Almost everyone I encounter is so pissed they should have known better. The limit is 35 microgrammes in 100 millilitres of breath in England and Wales. I have no idea what that equates to in American BAC numbers unfortunately but that is not an insignificant amount of alcohol. For most it's more than 'one too many', it's probably three or more alcoholic drinks. NB. if you do not tolerate alcohol well then even one strong alcoholic drink may take you over but for most the above holds true.
Those who we catch routinely blow double or more (both tests were 100 or more). That equates to a very boozy night out. But even those who blow lower stand out like sore thumbs in terms of their driving abilities - they travel too slowly, too quickly, fail to stop for traffic signals, indicate pointlessly, brake pointlessly, cannot keep in lane on any kind of bend and not to mention that even one or two drinks will leave a smell of intoxicants on you for hours. They also have a tendency to panic when a police car pulls behind them.
Here, the police need a reason to breathalyse you (if you have a crash, if you break the traffic law or if the officer suspects you have alcohol on you) but they can stop any car for any reason. This means they can stop you and see if there are grounds to breathalyse you but it's not an automatic right. This is what the police do routinely in the summer and during their Christmas drink drive campaigns and as a result of them, they catch loads of people out. The officers who decide which cars to stop are incredibly good at it and often get results, even on the 'morning after'.
The morning after is tricky but you are all adults. If you're hanging out of your arse, you're unlikely to be fit by any stretch of the imagination but a rule of thumb is one drink (normal beer not double shots etc - call them two drinks) per hour AFTER you've stopped drinking. So if you've had eight bottles of beer and finish drinking at 2AM, go nowhere near a car until at least 10AM. Your mileage will vary significantly depending on what you've drank over what period and on other factors such as stomach contents, build, metabolism, genetics, sleep etc. If you pass out, alcohol in your stomach may continue to be absorbed into your blood after you wake up. My own rule is that I will never drink until after lunch after any kind of night at the pub. If it's anything heavier, I skip driving for the day.

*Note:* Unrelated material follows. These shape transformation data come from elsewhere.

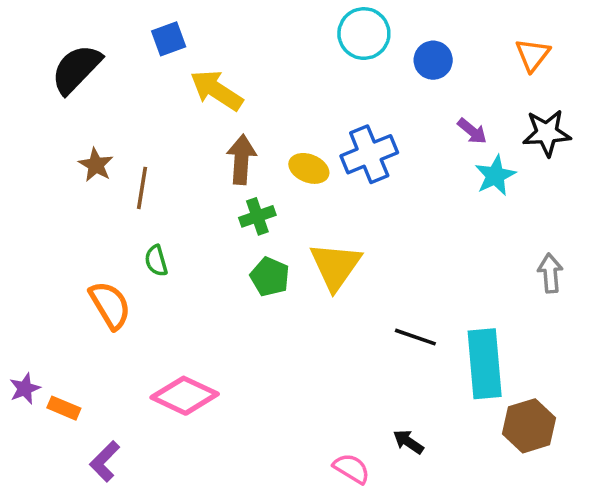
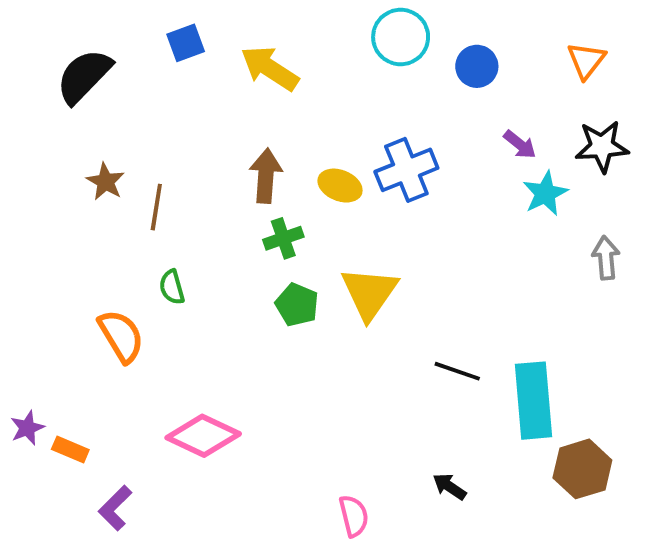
yellow arrow: (217, 90) -> (270, 68), moved
gray arrow: (550, 273) -> (606, 258), moved
pink semicircle: (351, 468) -> (354, 516), moved, turned 45

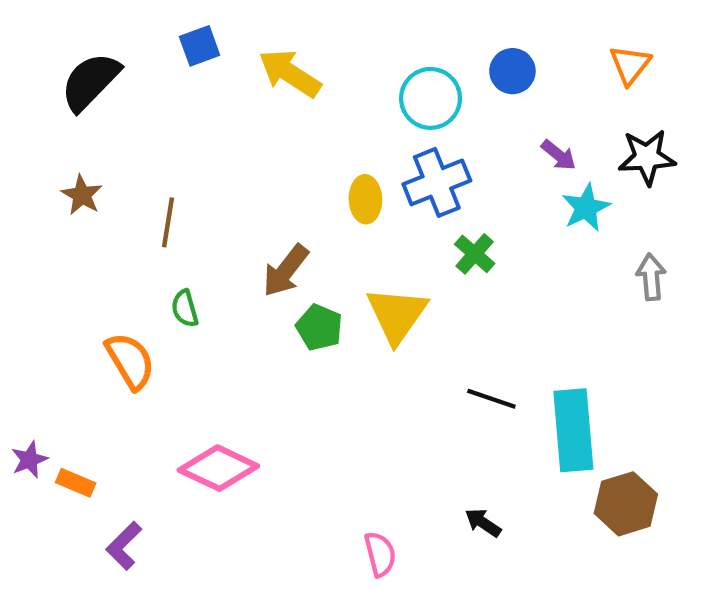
cyan circle: (401, 37) -> (431, 98), moved
brown arrow: (266, 176) -> (286, 271), moved, turned -146
brown star: (105, 182) -> (82, 195), moved
yellow ellipse: (340, 186) -> (365, 199), turned 66
green cross: (283, 238) -> (475, 254), moved, turned -30

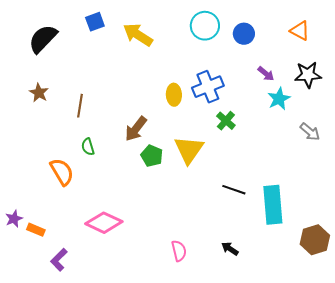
orange triangle: (630, 65) -> (300, 31), turned -40
cyan circle: (431, 98) -> (205, 26), moved
gray arrow: (651, 277) -> (310, 132), turned 135
brown hexagon: (626, 504) -> (315, 240), moved
pink semicircle: (380, 554) -> (179, 251), moved

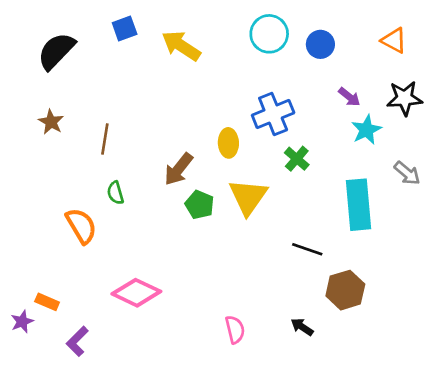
yellow ellipse: (174, 95) -> (228, 143), moved
cyan rectangle: (273, 205) -> (358, 205), moved
purple star: (14, 219) -> (22, 322), moved
brown hexagon: (315, 240) -> (345, 290), moved

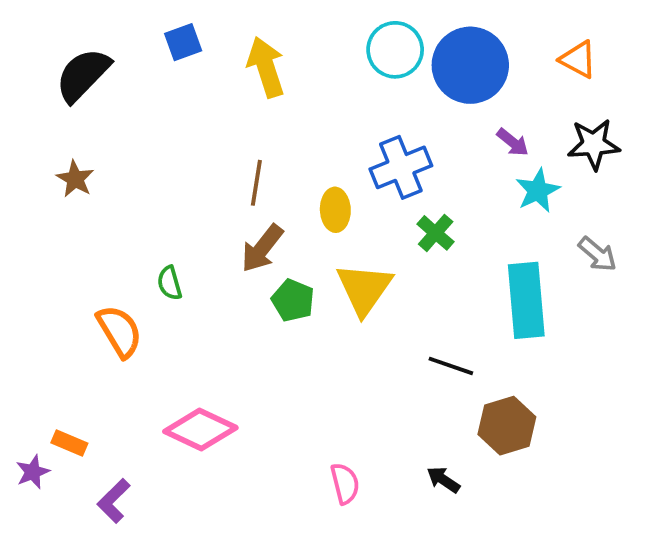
blue circle: (320, 44) -> (470, 65), size x1.8
yellow arrow: (181, 46) -> (266, 67), turned 39
brown line: (105, 139) -> (256, 183), moved

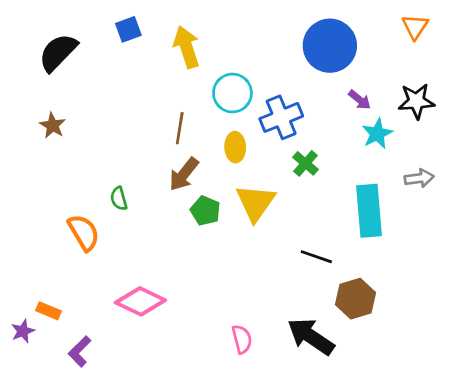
cyan circle: (395, 50) -> (232, 93), moved
orange triangle: (578, 59) -> (415, 27), moved, turned 36
gray arrow: (597, 254) -> (419, 178), turned -48
black arrow: (443, 480) -> (311, 337), size x2.0

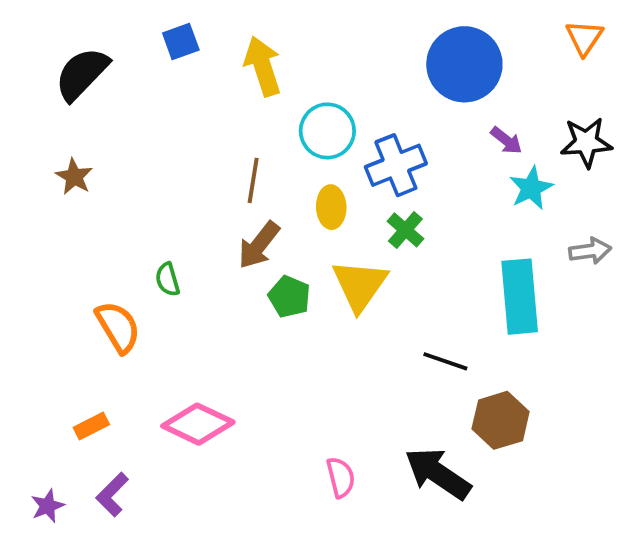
green cross: (305, 163) -> (405, 230), moved
orange rectangle: (48, 311) -> (91, 426), moved, turned -50
purple star: (23, 331) -> (48, 506), moved

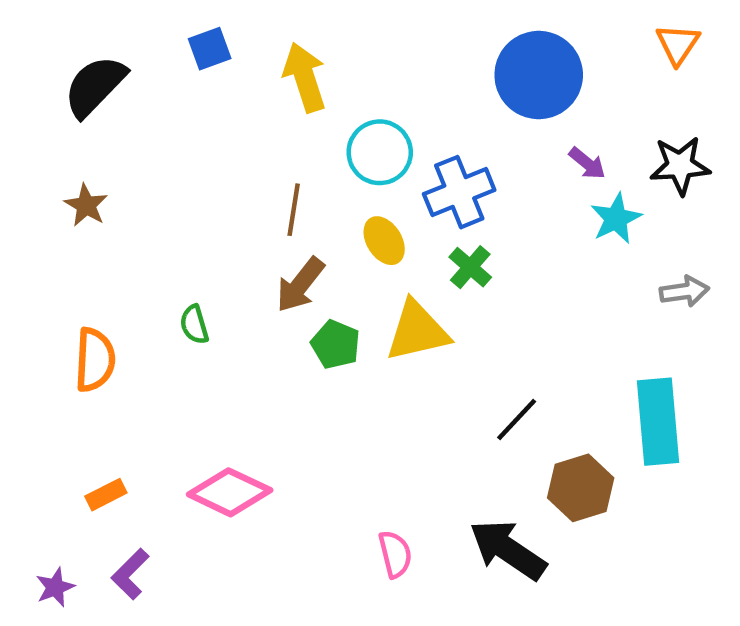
yellow ellipse: (331, 207) -> (384, 241), turned -30
yellow triangle: (360, 285) -> (417, 331), turned 42
cyan rectangle: (520, 297) -> (658, 422), moved
orange semicircle: (118, 327) -> (95, 360), moved, turned 34
black line: (445, 361) -> (517, 419), turned -66

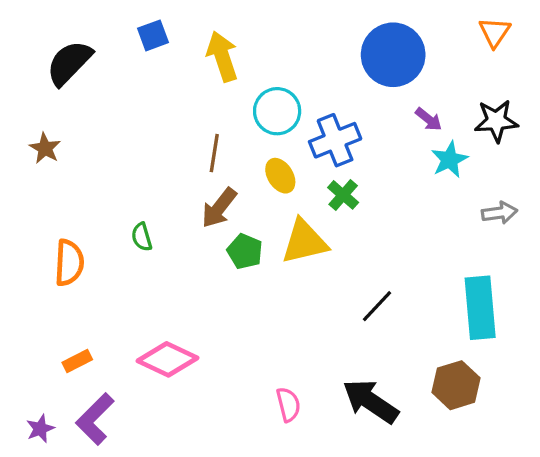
brown star: (86, 205) -> (45, 148), moved
brown hexagon: (581, 488) -> (456, 385), moved
purple L-shape: (130, 574) -> (95, 419), size x1.4

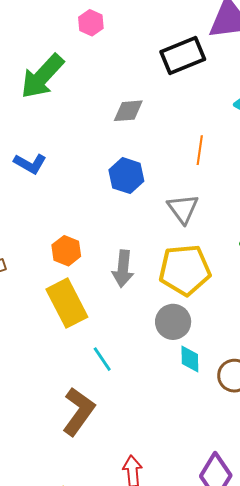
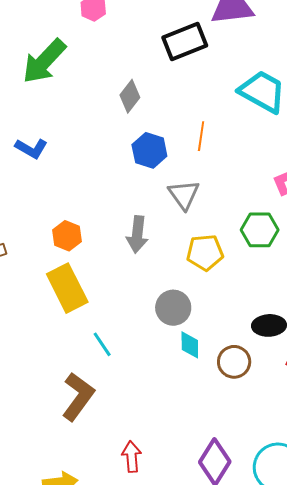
gray diamond: (128, 111) -> (130, 96), turned -48
blue hexagon: (126, 176) -> (149, 150), moved
gray arrow: (123, 269) -> (137, 234), moved
yellow pentagon: (185, 270) -> (205, 253), moved, size x0.7

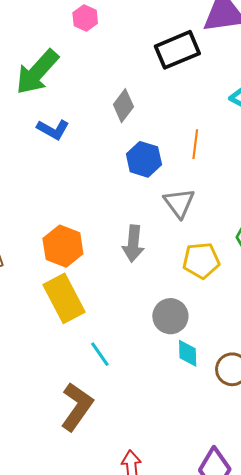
blue L-shape: (31, 148) -> (53, 129), moved
orange hexagon: (67, 236) -> (63, 246), size x1.4

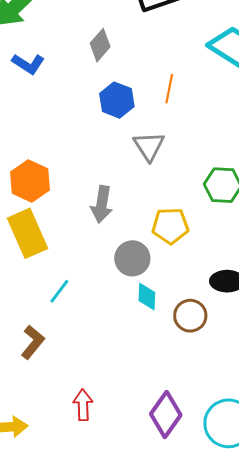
gray arrow: (133, 244) -> (102, 204), moved
yellow pentagon: (201, 261) -> (170, 226), moved
cyan line: (100, 354) -> (59, 291), turned 68
brown L-shape: (77, 407) -> (33, 342), size x0.7

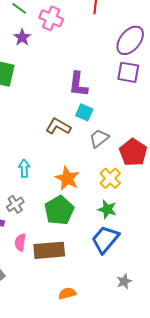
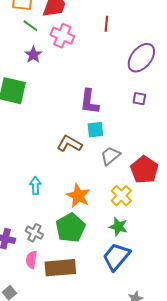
purple square: (128, 72) -> (139, 99), moved, size x0.6
cyan square: (84, 112) -> (95, 130), turned -30
gray cross: (15, 204) -> (34, 233), moved, turned -30

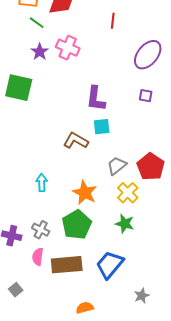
pink cross: (62, 36) -> (68, 48), moved
gray trapezoid: (110, 156) -> (117, 166), moved
blue trapezoid: (116, 257) -> (110, 265), moved

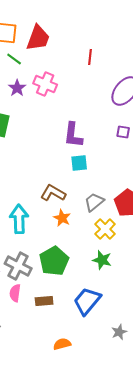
brown L-shape: (76, 141) -> (53, 193), moved
cyan arrow: (42, 183) -> (19, 219), size x1.6
orange star: (85, 193) -> (62, 218), moved, size x0.7
gray cross: (41, 230) -> (18, 266), size x1.5
brown rectangle: (67, 265) -> (44, 301), size x0.6

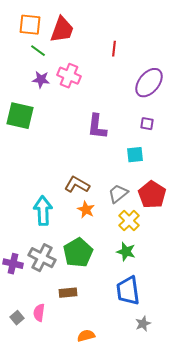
purple star: (17, 88) -> (41, 80), turned -30
cyan square: (79, 163) -> (135, 155), moved
pink semicircle: (15, 293) -> (39, 313), moved
blue trapezoid: (87, 301) -> (128, 291), moved, turned -48

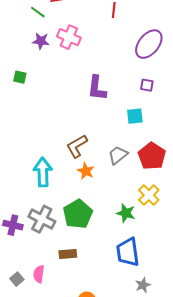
green square: (20, 116) -> (20, 77), size x0.5
brown L-shape: (77, 185) -> (77, 146), turned -60
yellow cross: (129, 221) -> (149, 195), moved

Most are not happy at getting caught drink driving but the fact is if you do it, you've only got yourself to blame and there is very little way out of the charges. The procedure is agreed nationally and has survived hundreds of appeals and loopholes, the machines have been proven reliable and accurate and most officers are incredibly good at following the procedure. Only if you're borderline do you have any hope of getting out of it (blood test being lost, coming back negative etc).
I think it is absolutely right that drink drivers lose their licence for 18 months or more and get fined. It's definitely right that repeat offenders go to prison. Far too many accidents and fatalities occur due to drink drivers.
For reference the police use devices such as those from Drager (costing over £700 each) for roadside tests. In my experience the results tend to be within ±10% of what the station machine reads. The boxes are calibrated monthly and are extremely reliable. I for one would not rely on one of the devices reviewed nor any kind of disposable test! If I had any doubt, I wouldn't drive but if I wanted such a device, there is no way I'd waste £100-200 on one of these, I'd shell out for something Home Office approved.
I'd love to get something for driving in countries (France being the primary example) where BAC testers are mandatory to carry in the car. But I also know that they need to be certified by the French authorities, and the last time I went into Halfords precisely none of the electronic ones were. Which makes me suspect that a French company makes the disposable, single-use ones.